→ **Activity**: Everything in the records below except the pictures must be written out exactly.

→ **Input for this task**:
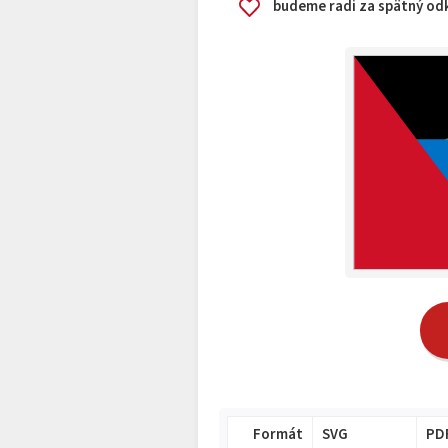
budeme radi za spätný odk
Formát
SVG
PD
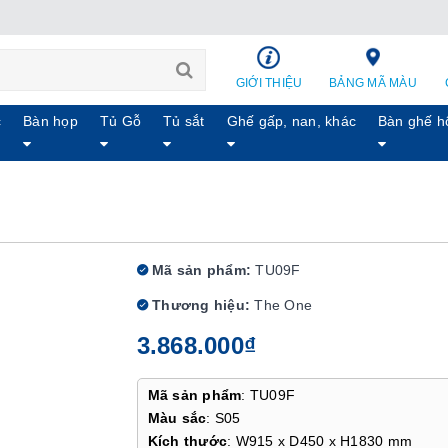
GIỚI THIỆU
BẢNG MÃ MÀU
c
Bàn họp
Tủ Gỗ
Tủ sắt
Ghế gấp, nan, khác
Bàn ghế h
Mã sản phẩm:
TU09F
Thương hiệu:
The One
3.868.000₫
Mã sản phẩm
: TU09F
Màu sắc
: S05
Kích thước
: W915 x D450 x H1830 mm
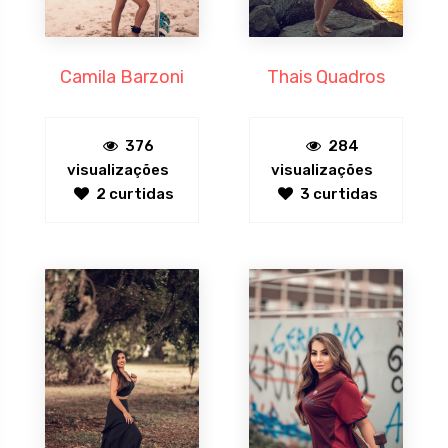
Camila Barzoni
Thais Quadros
376
284
visualizações
visualizações
2 curtidas
3 curtidas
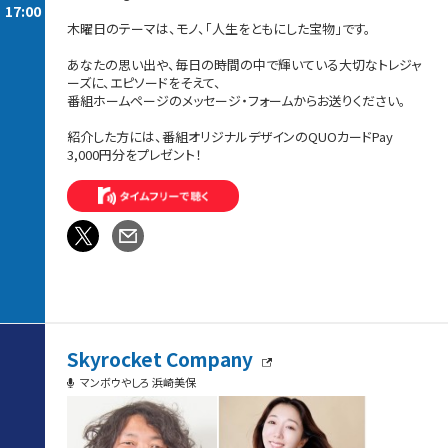
17:00
木曜日のテーマは、モノ、「人生をともにした宝物」です。
あなたの思い出や、毎日の時間の中で輝いている大切なトレジャ
ーズに、エピソードをそえて、
番組ホームページのメッセージ・フォームからお送りください。
紹介した方には、番組オリジナルデザインのQUOカードPay
3,000円分をプレゼント！
Skyrocket Company
マンボウやしろ 浜崎美保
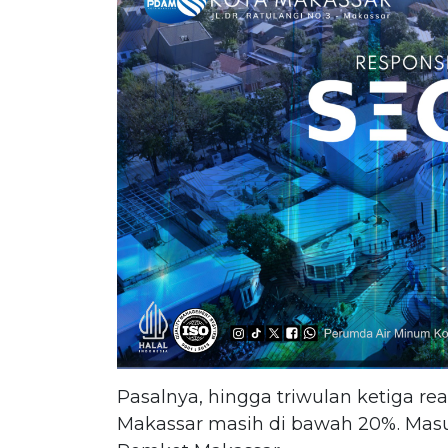
Pasalnya, hingga triwulan ketiga rea
Makassar masih di bawah 20%. Mas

→ **The completed task**:
budeme radi za spätný odk
Formát
SVG
PD
GIỚI THIỆU
BẢNG MÃ MÀU
c
Bàn họp
Tủ Gỗ
Tủ sắt
Ghế gấp, nan, khác
Bàn ghế h
Mã sản phẩm:
TU09F
Thương hiệu:
The One
3.868.000₫
Mã sản phẩm
: TU09F
Màu sắc
: S05
Kích thước
: W915 x D450 x H1830 mm
Camila Barzoni
Thais Quadros
376
284
visualizações
visualizações
2 curtidas
3 curtidas
17:00
木曜日のテーマは、モノ、「人生をともにした宝物」です。
あなたの思い出や、毎日の時間の中で輝いている大切なトレジャ
ーズに、エピソードをそえて、
番組ホームページのメッセージ・フォームからお送りください。
紹介した方には、番組オリジナルデザインのQUOカードPay
3,000円分をプレゼント！
Skyrocket Company
マンボウやしろ 浜崎美保
Pasalnya, hingga triwulan ketiga rea
Makassar masih di bawah 20%. Mas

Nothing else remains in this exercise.